Sir Norman Bettison, the most senior serving police officer who was involved with South Yorkshire Police's discredited Hillsborough operation, said today he had "nothing to hide".
Bettison, now the Chief Constable of West Yorkshire, has faced calls to quit following the publication of an independent report into the tragedy in which 96 Liverpool fans were killed.
In a statement today he insisted the behaviour of some fans in the stadium made the job of the police "harder than it needed to be".
He also defended his role in the aftermath of April 15, 1989, saying: "I never altered a statement nor asked for one to be altered."

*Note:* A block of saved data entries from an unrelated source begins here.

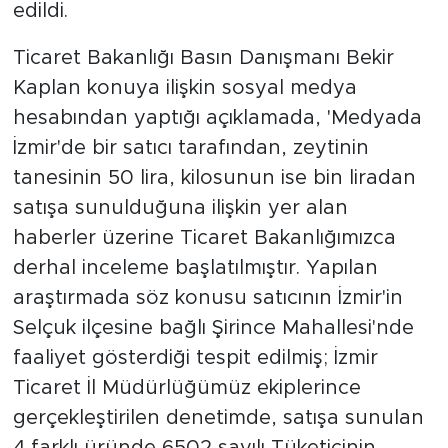
edildi.
Ticaret Bakanlığı Basın Danışmanı Bekir
Kaplan konuya ilişkin sosyal medya
hesabından yaptığı açıklamada, 'Medyada
İzmir'de bir satıcı tarafından, zeytinin
tanesinin 50 lira, kilosunun ise bin liradan
satışa sunulduğuna ilişkin yer alan
haberler üzerine Ticaret Bakanlığımızca
derhal inceleme başlatılmıştır. Yapılan
araştırmada söz konusu satıcının İzmir'in
Selçuk ilçesine bağlı Şirince Mahallesi'nde
faaliyet gösterdiği tespit edilmiş; İzmir
Ticaret İl Müdürlüğümüz ekiplerince
gerçekleştirilen denetimde, satışa sunulan
4 farklı üründe 6502 sayılı Tüketicinin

Yesterday's damning report, published by the Hillsborough Independent Panel, laid bare a shocking cover-up which attempted to shift the blame on to its 96 victims.
The panel found that 164 police statements were altered, 116 of them to remove or alter "unfavourable" comments about the policing of the match and the unfolding disaster.
It said: "The evidence shows conclusively that Liverpool fans neither caused nor contributed to the deaths of 96 men, women and children."
The families of the football supporters killed 23 years ago said the report had vindicated them, and have pledged to carry on their fight by pursuing criminal prosecutions against those who they said should "hang their heads in shame".
Bettison was an off-duty South Yorkshire Police inspector when he attended the game, and was involved in an internal inquiry held by the force in its aftermath.
He said: "Fans' behaviour, to the extent that it was relevant at all, made the job of the police, in the crush outside Leppings Lane turnstiles, harder than it needed to be.
"But it didn't cause the disaster any more than the sunny day that encouraged people to linger outside the stadium as kick-off approached.
"I held those views then, I hold them now."
Bettison, who is a former chief constable of Merseyside, added: "I really welcome the disclosure of all the facts that can be known about the Hillsborough tragedy because I have absolutely nothing to hide.
"I read the 395-page report from cover to cover last night and that remains my position.
"The panel, in my view, has produced a piece of work that will stand the test of time and scrutiny."
There was no expression of support for Bettison from Downing Street today when Prime Minister David Cameron's official spokesman was questioned by reporters on his position.
The spokesman was asked several times at a press briefing whether the prime minister continued to have "faith" in Bettison as chief constable, but declined to answer directly.
"The prime minister made a statement to the House of Commons yesterday setting out his views on this issue," the spokesman replied.
Margaret Aspinall, chairwoman of the Hillsborough Families Support Group, who lost her son James, 18, in the tragedy, said she was angered by Bettison's statement.
"He should do the decent thing and resign, no matter what he is saying in his statement today.
"He is still saying the fans made the job more difficult for the police.
"He ought to be ashamed of himself.
"Do the decent thing, Mr Bettison, resign."